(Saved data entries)
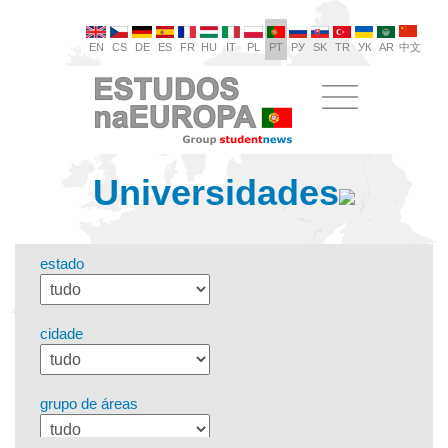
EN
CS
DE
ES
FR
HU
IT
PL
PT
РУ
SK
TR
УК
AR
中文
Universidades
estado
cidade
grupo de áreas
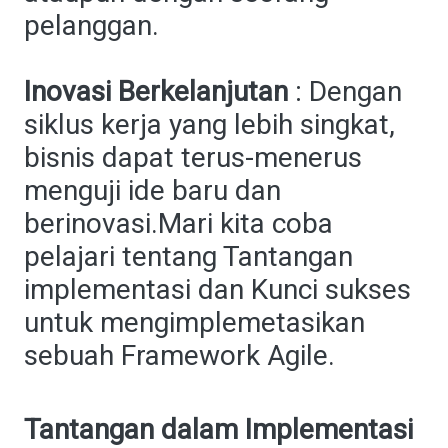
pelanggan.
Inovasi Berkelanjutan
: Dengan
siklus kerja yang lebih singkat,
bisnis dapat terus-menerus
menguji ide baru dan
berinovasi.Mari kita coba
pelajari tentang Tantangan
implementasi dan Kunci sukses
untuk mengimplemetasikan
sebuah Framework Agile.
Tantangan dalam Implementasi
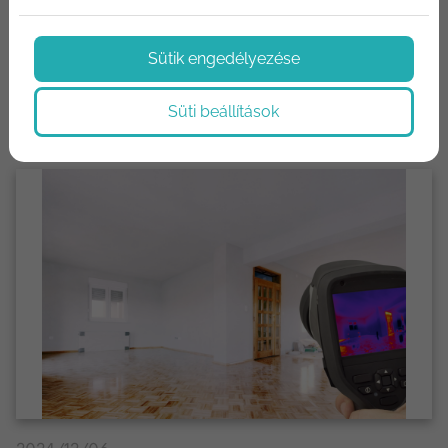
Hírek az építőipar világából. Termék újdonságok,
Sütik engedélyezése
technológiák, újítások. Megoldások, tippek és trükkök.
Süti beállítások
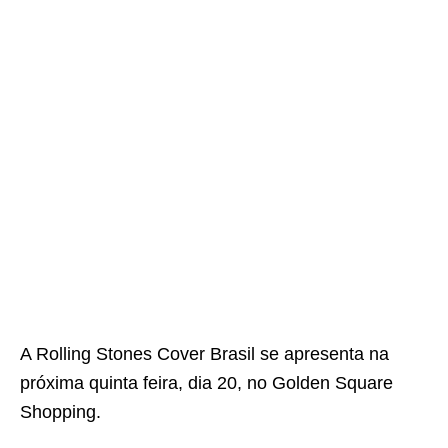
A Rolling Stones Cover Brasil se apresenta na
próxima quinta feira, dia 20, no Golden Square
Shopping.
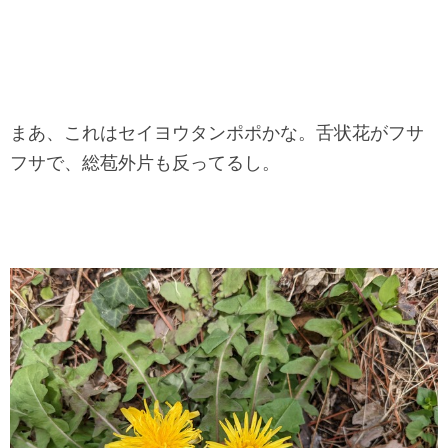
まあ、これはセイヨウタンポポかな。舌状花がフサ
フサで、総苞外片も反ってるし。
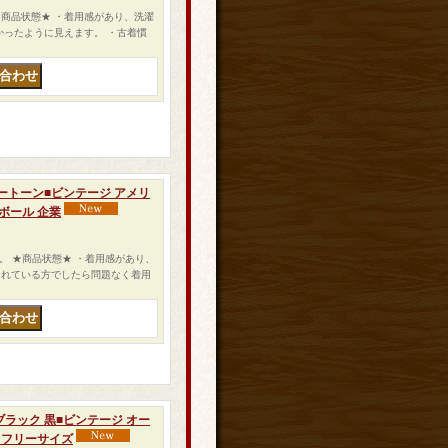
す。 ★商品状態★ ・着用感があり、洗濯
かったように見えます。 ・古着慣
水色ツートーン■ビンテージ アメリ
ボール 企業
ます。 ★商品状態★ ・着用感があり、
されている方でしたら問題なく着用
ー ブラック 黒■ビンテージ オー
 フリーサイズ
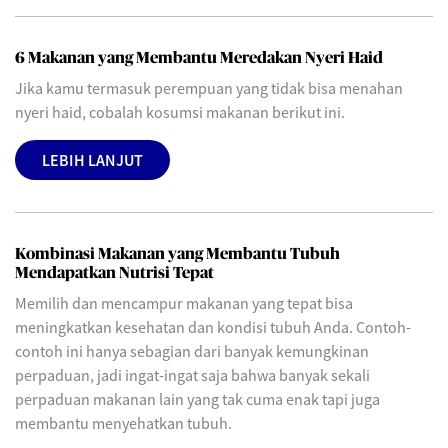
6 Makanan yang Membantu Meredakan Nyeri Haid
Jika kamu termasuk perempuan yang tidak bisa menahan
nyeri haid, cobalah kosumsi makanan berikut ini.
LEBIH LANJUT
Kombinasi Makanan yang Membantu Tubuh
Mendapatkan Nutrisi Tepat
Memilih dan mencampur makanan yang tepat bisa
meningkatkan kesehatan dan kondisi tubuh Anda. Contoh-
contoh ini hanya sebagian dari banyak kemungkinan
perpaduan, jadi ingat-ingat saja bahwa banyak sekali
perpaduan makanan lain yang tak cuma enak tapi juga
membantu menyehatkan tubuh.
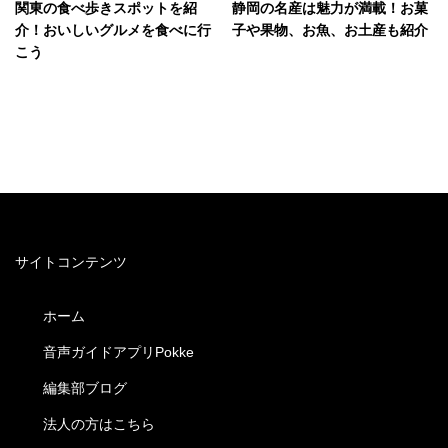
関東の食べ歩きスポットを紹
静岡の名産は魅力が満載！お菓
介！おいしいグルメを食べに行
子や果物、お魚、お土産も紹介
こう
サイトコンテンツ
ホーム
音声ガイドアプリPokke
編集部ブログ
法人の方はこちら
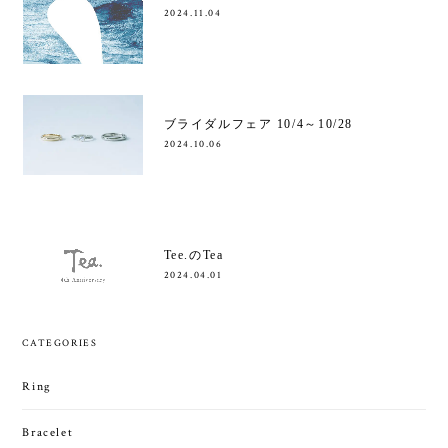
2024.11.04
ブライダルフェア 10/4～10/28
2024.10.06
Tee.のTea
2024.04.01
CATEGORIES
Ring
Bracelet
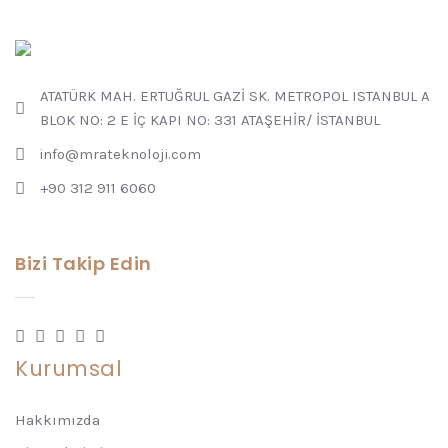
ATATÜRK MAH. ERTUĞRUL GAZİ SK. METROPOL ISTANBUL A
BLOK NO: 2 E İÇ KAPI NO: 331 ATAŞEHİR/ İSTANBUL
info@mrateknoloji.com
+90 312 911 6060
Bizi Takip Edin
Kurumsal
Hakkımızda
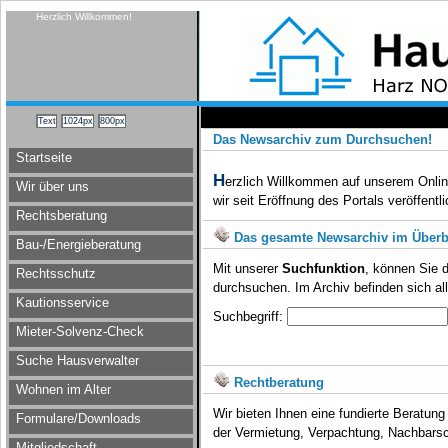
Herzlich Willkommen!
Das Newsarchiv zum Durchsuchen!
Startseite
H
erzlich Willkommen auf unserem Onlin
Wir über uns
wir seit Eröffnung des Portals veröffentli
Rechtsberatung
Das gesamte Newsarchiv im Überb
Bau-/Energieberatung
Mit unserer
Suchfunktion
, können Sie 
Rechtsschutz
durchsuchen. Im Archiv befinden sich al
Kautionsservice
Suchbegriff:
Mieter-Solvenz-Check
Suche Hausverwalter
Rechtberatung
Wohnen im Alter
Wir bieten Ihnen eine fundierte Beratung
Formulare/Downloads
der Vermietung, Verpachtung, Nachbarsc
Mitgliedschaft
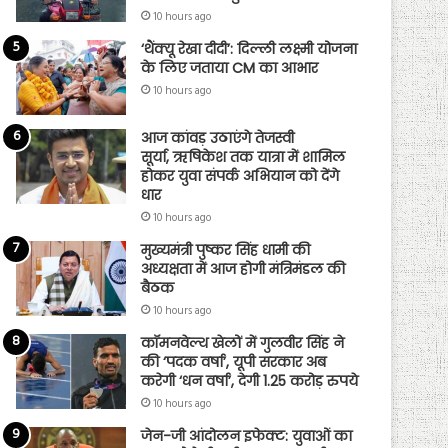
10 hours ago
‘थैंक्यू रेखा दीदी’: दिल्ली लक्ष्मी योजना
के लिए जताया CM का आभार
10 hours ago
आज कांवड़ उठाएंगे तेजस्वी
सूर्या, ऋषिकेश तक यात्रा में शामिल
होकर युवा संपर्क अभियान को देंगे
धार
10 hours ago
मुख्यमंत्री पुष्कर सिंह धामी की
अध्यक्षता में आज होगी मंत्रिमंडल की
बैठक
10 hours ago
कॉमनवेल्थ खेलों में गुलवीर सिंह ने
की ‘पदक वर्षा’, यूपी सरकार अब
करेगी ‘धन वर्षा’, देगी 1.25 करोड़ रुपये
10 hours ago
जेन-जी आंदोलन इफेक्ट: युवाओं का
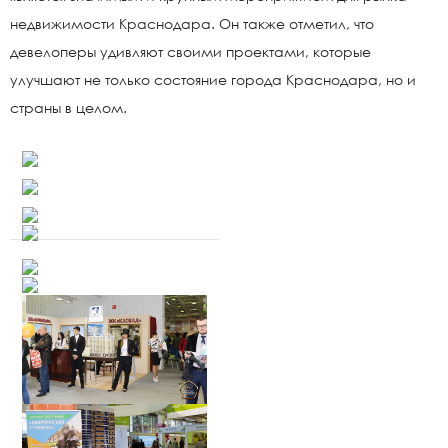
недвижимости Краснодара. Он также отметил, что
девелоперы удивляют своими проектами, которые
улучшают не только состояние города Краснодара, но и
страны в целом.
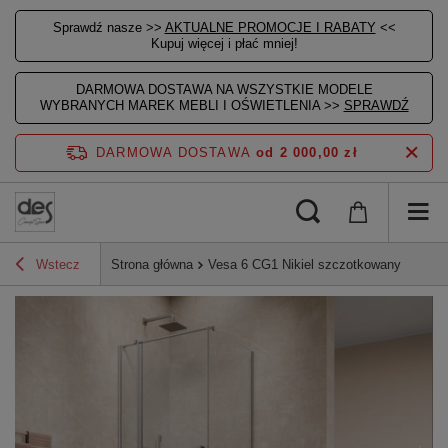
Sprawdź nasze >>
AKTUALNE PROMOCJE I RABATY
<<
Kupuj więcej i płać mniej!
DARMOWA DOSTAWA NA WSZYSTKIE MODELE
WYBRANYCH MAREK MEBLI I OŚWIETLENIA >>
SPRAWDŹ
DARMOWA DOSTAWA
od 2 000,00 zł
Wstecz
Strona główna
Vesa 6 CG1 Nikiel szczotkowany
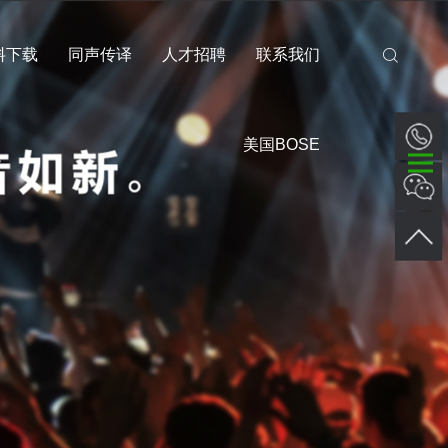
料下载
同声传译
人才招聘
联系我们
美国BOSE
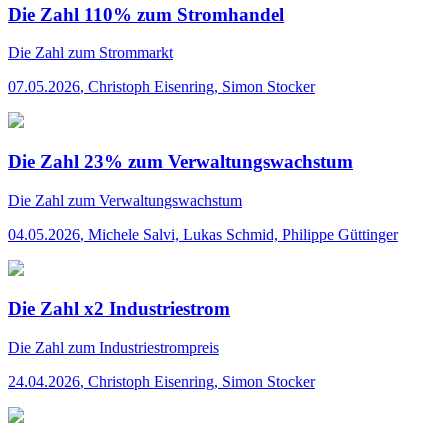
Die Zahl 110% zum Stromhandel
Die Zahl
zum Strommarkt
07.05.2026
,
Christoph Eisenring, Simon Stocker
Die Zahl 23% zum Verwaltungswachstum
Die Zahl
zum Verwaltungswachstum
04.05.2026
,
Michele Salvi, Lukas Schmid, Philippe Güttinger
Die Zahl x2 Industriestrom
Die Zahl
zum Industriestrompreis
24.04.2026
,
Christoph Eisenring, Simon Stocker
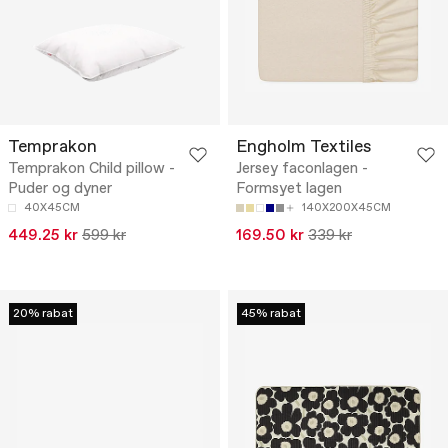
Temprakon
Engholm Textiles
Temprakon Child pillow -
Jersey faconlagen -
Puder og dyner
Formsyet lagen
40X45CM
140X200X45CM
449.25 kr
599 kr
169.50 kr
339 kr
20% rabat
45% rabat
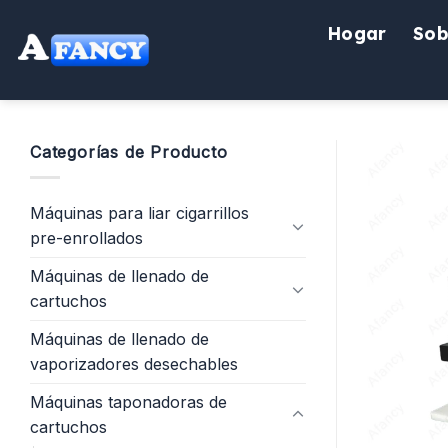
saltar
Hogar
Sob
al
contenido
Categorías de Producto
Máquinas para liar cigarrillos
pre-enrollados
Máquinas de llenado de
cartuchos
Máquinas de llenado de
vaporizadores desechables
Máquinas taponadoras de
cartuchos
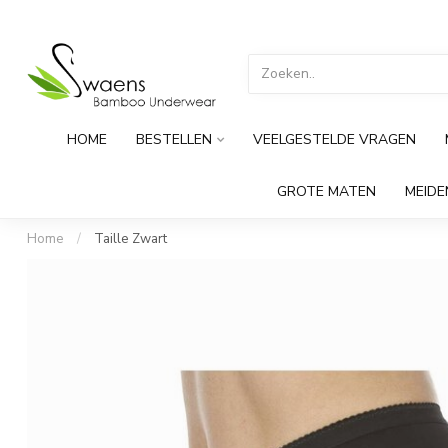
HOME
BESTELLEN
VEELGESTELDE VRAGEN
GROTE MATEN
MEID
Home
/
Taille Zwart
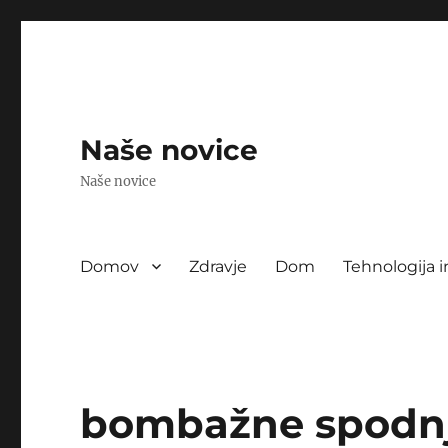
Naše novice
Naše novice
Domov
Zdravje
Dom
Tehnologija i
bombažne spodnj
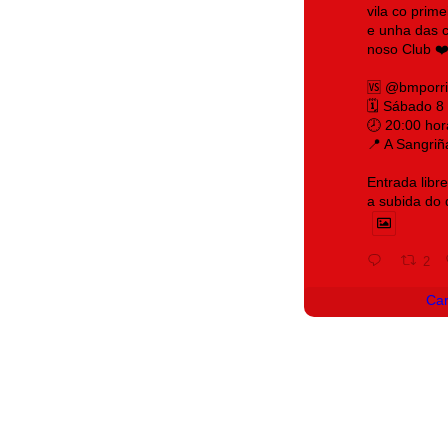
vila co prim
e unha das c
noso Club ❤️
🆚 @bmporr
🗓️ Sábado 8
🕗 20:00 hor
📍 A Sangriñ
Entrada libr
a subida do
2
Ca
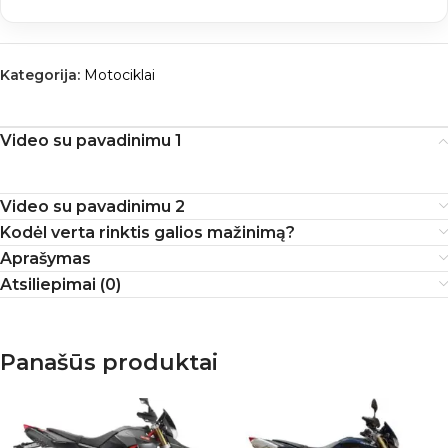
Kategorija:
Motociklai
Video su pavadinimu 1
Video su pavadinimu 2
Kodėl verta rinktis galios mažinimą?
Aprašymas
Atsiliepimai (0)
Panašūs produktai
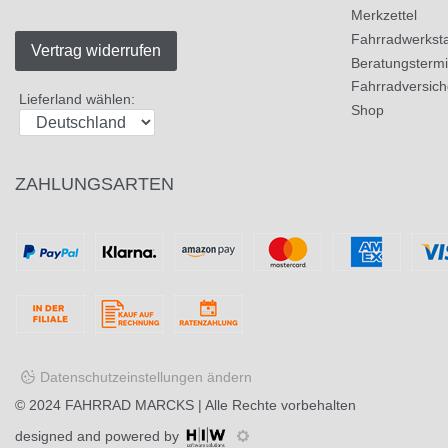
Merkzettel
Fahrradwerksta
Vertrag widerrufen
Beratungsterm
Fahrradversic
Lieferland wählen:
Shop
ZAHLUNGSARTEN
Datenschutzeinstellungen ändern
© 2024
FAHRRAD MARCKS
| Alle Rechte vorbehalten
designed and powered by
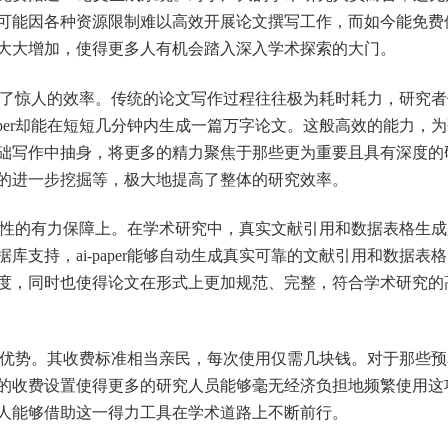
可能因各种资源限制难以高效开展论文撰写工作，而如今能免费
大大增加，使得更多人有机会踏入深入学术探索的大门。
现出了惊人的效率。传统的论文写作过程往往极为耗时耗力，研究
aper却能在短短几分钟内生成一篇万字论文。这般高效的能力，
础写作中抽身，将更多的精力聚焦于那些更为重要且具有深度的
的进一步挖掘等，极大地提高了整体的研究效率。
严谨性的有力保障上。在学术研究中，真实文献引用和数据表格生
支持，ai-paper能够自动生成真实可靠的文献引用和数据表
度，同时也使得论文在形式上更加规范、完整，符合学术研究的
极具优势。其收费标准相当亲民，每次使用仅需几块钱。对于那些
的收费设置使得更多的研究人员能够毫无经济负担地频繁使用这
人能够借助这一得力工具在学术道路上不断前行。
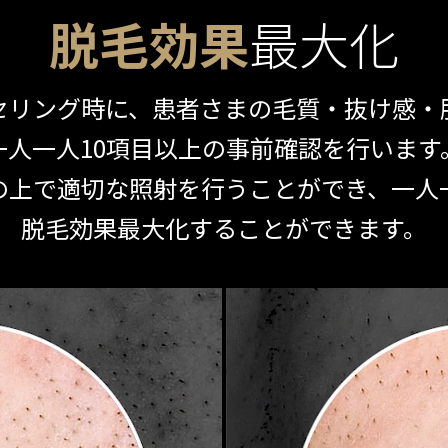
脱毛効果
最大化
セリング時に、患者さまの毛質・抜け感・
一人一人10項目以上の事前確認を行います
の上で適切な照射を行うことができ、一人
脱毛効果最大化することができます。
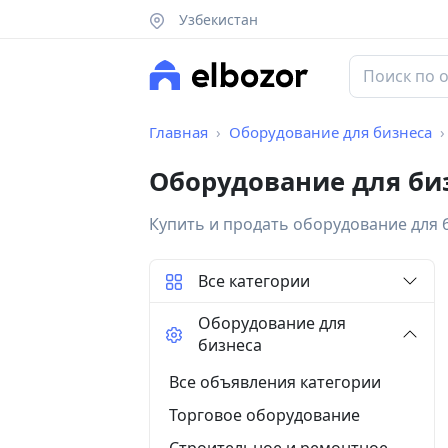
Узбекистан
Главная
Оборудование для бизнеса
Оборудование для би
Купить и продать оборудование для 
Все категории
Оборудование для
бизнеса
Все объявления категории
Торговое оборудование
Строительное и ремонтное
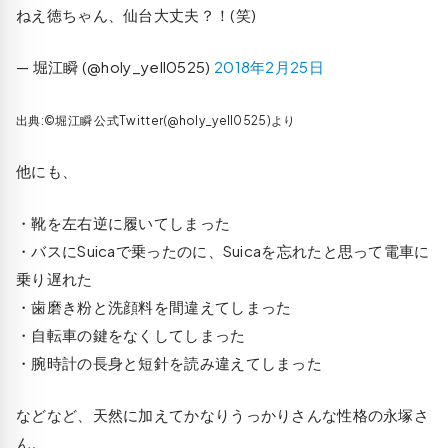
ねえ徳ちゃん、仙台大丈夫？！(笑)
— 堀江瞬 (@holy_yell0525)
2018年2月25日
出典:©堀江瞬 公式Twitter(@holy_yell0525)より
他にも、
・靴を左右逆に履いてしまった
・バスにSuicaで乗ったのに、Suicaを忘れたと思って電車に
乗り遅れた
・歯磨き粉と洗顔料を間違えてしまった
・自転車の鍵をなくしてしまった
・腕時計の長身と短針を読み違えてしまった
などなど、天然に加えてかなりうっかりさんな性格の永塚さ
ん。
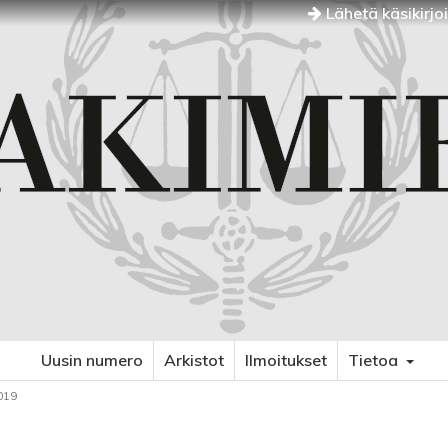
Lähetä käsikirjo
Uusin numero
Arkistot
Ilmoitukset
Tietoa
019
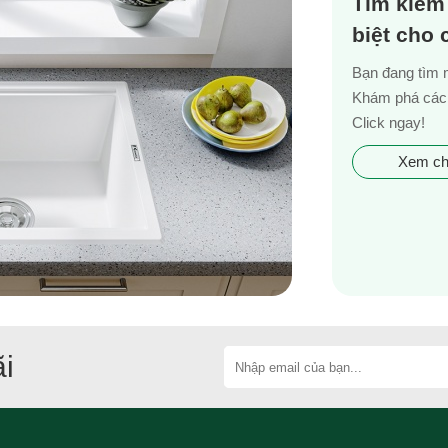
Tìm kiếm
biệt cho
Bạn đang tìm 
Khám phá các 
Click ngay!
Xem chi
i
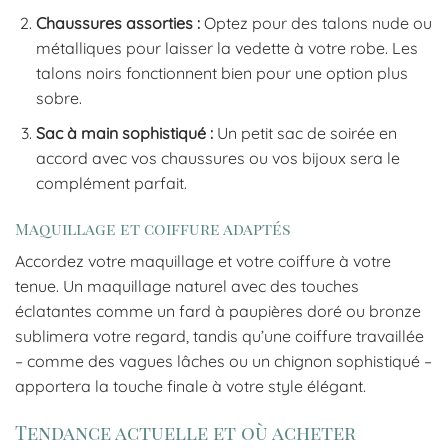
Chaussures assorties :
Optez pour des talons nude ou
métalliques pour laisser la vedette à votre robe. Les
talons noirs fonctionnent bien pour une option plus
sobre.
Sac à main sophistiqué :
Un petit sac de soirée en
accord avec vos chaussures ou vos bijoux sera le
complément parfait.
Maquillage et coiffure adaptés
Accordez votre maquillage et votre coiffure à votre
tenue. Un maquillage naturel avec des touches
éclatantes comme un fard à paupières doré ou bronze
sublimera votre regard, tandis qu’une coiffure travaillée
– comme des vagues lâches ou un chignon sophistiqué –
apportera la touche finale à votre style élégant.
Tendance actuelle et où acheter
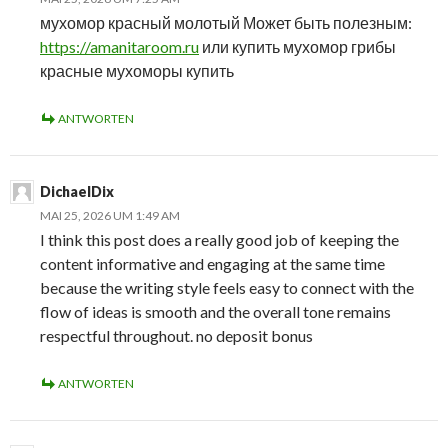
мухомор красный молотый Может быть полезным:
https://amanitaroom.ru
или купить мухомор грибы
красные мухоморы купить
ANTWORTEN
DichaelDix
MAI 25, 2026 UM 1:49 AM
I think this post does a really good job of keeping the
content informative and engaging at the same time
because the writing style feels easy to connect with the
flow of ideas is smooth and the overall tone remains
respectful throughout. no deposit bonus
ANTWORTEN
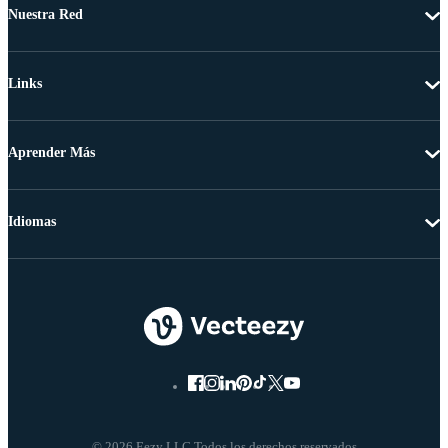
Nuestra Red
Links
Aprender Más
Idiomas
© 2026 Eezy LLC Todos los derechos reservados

### About this exercise
Your answer should be the lines from the opening of the records through the line with "Sütik engedélyezése", both ends retyped exactly and pictures left out.

### Answer box
EN
CS
DE
ES
FR
HU
IT
PL
PT
РУ
SK
TR
УК
AR
中文
Universidades
estado
cidade
grupo de áreas
pelanggan.
Inovasi Berkelanjutan
: Dengan
siklus kerja yang lebih singkat,
bisnis dapat terus-menerus
menguji ide baru dan
berinovasi.Mari kita coba
pelajari tentang Tantangan
implementasi dan Kunci sukses
untuk mengimplemetasikan
sebuah Framework Agile.
Tantangan dalam Implementasi
Hírek az építőipar világából. Termék újdonságok,
Sütik engedélyezése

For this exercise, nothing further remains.